Thursday, October 23, 2014

Time machine

You ain't cool if you ain't catching these: 


Wednesday, October 22, 2014

Fishing on the prairie

Another sensational weekend in Phillips County, Montana, on and around the American Prairie Reserve. Best believe we caught some dandy trout in the brown-water BLM reservoirs, and that we weren't the only ones doing so.

The whooshes of songbird swooshes can startle a person, far from the relatively metropolitan vibe of southwest Montana. Boges, who started with two good eyes and four good legs, plundered about without worry of endangering the neighborhood. Sunrises like the one below decorated each morning.

If only we can convince the powers that be to stock the reservoir on the private property at which we stay - it has a large forage base of scuds and probably fathead minnows. I'd happily fish for anything - even the weird fish native to this area like sauger, channel cats, paddlefish (yes, please), or sturgeon.

But the Madison River's nice, too.

Saturday, October 4, 2014

Redington Butter Stick, or Molasses in January

I've always liked fiberglass fly rods, but have never cast one with regularity. My dad's old 7-weight St. Croix and the 7-weight Wright and McGill Sweetheart I pulled out of a neighbor's garbage were fiberglass and I was curious if this new generation of fiberglass fly rods would tickle my fancy as much as those unwieldy old rods did. So I borrowed a Butter Stick.

Redington's new fiberglass offering promises "high modulus fiberglass, added premium components, and ... retro styling, all at a phenomenal price" and "enough flex to deliver delicate presentations, but all the strength to reach fish on the far bank." Mine was an 8-foot, three-piece 5 weight.

My first several impressions weren't great. It felt heavy in hand (until casting it) and it was bad at casting heavy flies, especially on the roll cast. Light flies were much easier, and casting distance was not an issue. And it scored some bonus points for making 13-inch trout feel 17 (noodly disposition and all); and a friend who likes to spey cast (and isn't easily impressed) liked how it roll cast.

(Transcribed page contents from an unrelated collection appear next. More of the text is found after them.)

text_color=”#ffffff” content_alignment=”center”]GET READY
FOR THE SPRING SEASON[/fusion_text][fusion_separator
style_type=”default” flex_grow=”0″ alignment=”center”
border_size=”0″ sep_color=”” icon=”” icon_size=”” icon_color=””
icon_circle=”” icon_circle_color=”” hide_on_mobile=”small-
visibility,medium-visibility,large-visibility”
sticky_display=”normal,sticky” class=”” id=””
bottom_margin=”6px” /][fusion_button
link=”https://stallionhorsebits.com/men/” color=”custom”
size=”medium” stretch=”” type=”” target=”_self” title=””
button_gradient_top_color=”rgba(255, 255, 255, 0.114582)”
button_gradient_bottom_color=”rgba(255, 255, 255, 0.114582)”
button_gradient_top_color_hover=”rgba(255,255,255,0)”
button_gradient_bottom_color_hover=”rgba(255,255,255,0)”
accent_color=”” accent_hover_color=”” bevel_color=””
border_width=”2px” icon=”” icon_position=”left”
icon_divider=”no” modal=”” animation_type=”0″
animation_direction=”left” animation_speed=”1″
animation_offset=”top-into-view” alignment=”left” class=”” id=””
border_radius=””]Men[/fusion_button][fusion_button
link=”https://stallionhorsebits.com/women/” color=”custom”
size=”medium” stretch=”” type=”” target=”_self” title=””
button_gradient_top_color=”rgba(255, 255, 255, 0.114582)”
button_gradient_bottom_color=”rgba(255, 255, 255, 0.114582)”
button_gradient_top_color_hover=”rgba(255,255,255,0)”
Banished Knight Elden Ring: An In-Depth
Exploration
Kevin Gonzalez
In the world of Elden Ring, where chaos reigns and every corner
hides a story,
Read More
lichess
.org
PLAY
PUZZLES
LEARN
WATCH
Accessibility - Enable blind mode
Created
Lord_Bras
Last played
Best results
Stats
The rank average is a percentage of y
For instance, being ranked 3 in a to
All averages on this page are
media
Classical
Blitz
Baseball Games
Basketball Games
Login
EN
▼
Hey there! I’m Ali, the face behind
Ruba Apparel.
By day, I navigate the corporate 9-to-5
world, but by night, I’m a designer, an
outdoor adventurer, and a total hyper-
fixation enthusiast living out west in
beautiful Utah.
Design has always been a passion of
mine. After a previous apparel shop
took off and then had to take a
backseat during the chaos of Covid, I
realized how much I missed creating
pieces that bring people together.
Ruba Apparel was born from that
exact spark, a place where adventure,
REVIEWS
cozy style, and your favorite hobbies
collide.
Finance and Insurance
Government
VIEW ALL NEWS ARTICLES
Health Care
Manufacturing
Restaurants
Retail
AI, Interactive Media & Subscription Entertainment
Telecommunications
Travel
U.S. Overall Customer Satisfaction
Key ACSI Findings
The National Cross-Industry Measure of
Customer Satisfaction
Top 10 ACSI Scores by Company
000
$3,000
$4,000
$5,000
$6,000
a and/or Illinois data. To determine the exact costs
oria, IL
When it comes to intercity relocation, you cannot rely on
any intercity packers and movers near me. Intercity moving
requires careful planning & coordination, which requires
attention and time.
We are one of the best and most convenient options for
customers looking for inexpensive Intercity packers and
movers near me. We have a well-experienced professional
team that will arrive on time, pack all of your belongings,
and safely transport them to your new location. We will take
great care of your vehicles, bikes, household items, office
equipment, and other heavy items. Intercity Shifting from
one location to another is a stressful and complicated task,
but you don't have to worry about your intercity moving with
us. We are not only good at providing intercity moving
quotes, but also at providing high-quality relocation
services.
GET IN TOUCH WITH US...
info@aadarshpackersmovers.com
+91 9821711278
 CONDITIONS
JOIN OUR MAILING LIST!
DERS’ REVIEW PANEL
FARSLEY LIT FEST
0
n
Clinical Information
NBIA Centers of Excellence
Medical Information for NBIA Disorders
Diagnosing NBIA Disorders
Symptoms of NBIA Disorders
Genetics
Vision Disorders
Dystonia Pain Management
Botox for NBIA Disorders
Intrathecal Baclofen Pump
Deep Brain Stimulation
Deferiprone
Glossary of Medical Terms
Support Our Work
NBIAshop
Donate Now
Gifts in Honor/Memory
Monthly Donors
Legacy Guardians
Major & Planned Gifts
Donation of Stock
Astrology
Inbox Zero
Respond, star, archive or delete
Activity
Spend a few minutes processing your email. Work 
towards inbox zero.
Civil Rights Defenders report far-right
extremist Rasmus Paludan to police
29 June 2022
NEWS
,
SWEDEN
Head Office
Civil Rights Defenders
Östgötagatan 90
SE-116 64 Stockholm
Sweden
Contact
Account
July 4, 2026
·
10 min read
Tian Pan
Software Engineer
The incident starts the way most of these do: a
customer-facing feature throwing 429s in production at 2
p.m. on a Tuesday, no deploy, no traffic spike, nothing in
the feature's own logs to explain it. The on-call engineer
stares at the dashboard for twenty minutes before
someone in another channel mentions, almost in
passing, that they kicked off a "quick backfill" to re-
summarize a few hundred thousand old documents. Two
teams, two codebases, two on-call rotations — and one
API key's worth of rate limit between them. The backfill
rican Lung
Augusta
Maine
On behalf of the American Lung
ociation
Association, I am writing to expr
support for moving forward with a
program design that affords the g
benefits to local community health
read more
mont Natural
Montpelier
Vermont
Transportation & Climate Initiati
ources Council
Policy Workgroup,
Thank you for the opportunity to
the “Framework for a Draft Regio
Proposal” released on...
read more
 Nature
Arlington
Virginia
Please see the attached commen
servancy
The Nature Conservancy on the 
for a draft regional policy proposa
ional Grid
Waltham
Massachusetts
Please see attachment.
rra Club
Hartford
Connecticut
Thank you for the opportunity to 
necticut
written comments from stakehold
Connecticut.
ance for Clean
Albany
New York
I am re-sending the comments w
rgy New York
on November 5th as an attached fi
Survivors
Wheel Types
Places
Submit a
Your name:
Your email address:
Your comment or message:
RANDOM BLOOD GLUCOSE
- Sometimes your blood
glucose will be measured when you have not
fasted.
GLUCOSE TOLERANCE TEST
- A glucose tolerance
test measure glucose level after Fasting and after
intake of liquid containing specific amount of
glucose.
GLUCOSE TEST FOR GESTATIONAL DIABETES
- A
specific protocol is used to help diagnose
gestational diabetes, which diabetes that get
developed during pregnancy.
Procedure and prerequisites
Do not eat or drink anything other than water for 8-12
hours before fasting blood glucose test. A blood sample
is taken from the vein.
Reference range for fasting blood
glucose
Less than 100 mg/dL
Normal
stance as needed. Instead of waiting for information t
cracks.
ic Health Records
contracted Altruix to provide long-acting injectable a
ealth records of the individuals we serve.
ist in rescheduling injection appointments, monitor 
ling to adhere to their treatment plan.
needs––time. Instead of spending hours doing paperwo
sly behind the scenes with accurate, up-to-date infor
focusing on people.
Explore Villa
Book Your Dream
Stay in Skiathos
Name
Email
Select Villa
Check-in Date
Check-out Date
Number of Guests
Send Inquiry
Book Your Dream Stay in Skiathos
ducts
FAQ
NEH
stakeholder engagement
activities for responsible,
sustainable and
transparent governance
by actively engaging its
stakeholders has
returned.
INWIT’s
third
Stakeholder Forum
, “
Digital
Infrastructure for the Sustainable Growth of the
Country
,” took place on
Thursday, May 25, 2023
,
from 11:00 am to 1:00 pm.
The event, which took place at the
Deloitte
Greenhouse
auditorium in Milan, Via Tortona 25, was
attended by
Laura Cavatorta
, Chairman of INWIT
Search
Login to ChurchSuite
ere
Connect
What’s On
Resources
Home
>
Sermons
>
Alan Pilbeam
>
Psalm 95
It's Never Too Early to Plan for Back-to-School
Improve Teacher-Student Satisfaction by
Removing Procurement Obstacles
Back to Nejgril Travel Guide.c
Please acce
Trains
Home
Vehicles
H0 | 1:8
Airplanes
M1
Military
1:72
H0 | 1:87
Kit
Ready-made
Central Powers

But I wasn't in love with it.

Dinks feel decent with the Butter Stick. 

The rod I compare it against, which admittedly isn't fair, is the Sage Circa. I so love the modern, slow action on that rod that my expectations got a little elevated for actual fiberglass. The Butter Stick ($249.99) comes in at a much lower price point than the Circa ($775), however, and doesn't try to compete.

Finally, on about my seventh trip, I figured out that if you slow your cast, then hesitate a second, then wait a little more, then go slower, it casts great. It is slower than I was expecting. I was finally able to cast big streamers (though it took its toll on my arm after a while and I still can't recommend fishing a big or dual streamer/s).

Once in the zone, it was a heckuva lot of fun. It provided every bit of that velvety feel that fiberglass fans love and that I was hoping to find in the contemporary models. It's obviously not the Circa, but for it's price point, it's a charming rod.

The most important measure: I did, in fact, buy one of my own.

Friday, October 3, 2014

Job opening!

The Bozeman angling and floating community has a job opening! We are seeking a reliable, affordable shuttle service to make runs on the Madison River from Black's Ford to Headwaters State Park.
Job requirements: Must be punctual, have access to a vehicle, and be available on evenings and weekends (ideally weekday days, too). Must not change CDs in or steal from vehicles being shuttled. Must run the shuttles you promise to run. Must want to be your own boss, and make some bank during peak seasons.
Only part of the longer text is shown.